Gifts for the Arts at MUHS


My alma mater, Marquette University High School, just announced that it is the recipient of two seven-figure gifts to underwrite improvements in the arts environment on the college preparatory school's Milwaukee campus. These large -- and welcome -- gifts will have a profound effect on the capacity of MUHS students to participate in the performing arts, as well as in various graphic and fine arts programs.

Writing in today's Milwaukee Journal Sentinel, Dani McClain reports:

Two families have donated gifts totaling $2 million to expand the arts progam at Marquette University High School, school officials announced today.

Jerry and Donna O'Rourke have given $1 million to transform the school's auditorium into a performing arts center. School officials said today that they plan to improve the auditorium's acoustics, upgrade the lighting and add a large elevator to move instruments from the band room to the stage.

The auditorium is already named after the family because of a contribution the O'Rourkes made to renovate the space more than a decade ago. Jerry O'Rourke is a member of Marquette University High School's class of 1955, Dan Quesnell, a spokesman for the school, said today.

Ken and Karen Yontz' gift of $1 million will establish a new fine arts center that will include chorus and ensemble rooms, a graphics computer lab, a ceramics room and kiln and a darkroom.

The Business Journal of Milwaukee adds these details:

Marquette University High School is in the midst of a $14.2 million building project that includes a two-story addition featuring the Yontz Fine Arts Center connecting to the O'Rourke Performing Arts Center.

"The generous O'Rourke and Yontz gifts ensure that current and future students will experience the highest quality fine arts program," Sazama said in a press release.

Especially in my senior year, I spent many hours in the then-unnamed auditorium. (Regular readers may recall seeing video footage of the auditorium from the 1970s -- the Prep Players' production of Guys & Dolls in 1977, and "Blazing Seniors," the Senior Follies of the Class of 1977, which was actually produced in November 1976.)

At last year's "Great Homecoming," I was able to snap a few photographs of the auditorium, which really has not changed much at all over the past 30 years. I hope that the transformation promised by the million-dollar-plus endowment does not eliminate its mid-20th-century charm.

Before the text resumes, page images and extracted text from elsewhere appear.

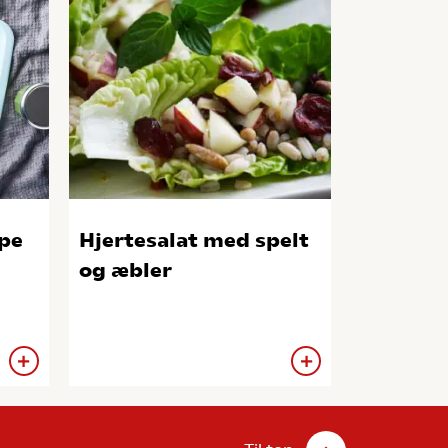
pe
Hjertesalat med spelt
og æbler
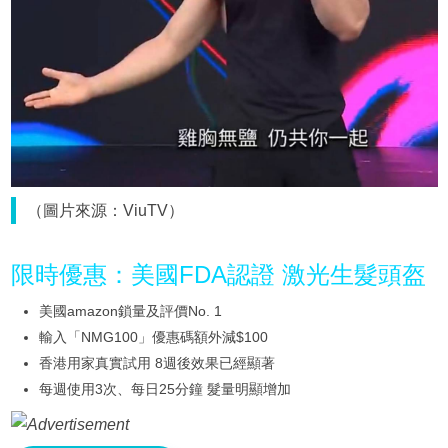
（圖片來源：ViuTV）
限時優惠：美國FDA認證 激光生髮頭盔
美國amazon鎖量及評價No. 1
輸入「NMG100」優惠碼額外減$100
香港用家真實試用 8週後效果已經顯著
每週使用3次、每日25分鐘 髮量明顯增加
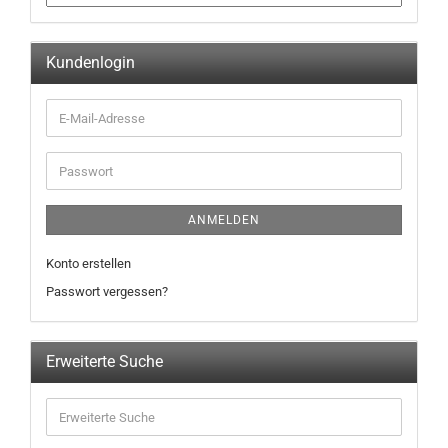
Kundenlogin
ANMELDEN
Konto erstellen
Passwort vergessen?
Erweiterte Suche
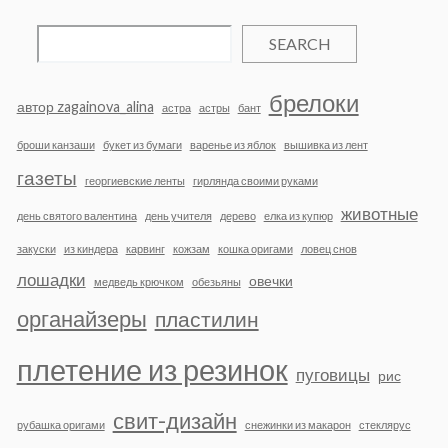
SEARCH
брелоки
автор zagainova_alina
астра
астры
бант
броши канзаши
букет из бумаги
варенье из яблок
вышивка из лент
газеты
георгиевские ленты
гирлянда своими руками
животные
день святого валентина
день учителя
дерево
елка из купюр
закуски
из киндера
карвинг
кожзам
кошка оригами
ловец снов
лошадки
овечки
медведь крючком
обезьяны
органайзеры
пластилин
плетение из резинок
пуговицы
рис
свит-дизайн
рубашка оригами
снежинки из макарон
стеклярус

I especially hope that the decades of autographs painted on the walls beneath the stage and in the wings are not harmed in the construction phase -- that is a historical record well worth preserving, visual evidence of the ghosts who haunt every theatre.





























No doubt history will be on the minds of the actors, musicians, and crew members who take part in this weekend's production of Ragtime (reviewed here and here), as well as the audience members who go to see the Prep Players' version of the 1998 Tony-winning musical play, set in the turbulent turn of the 20th-century and dealing with issues of racial equality and immigration that still vex us today.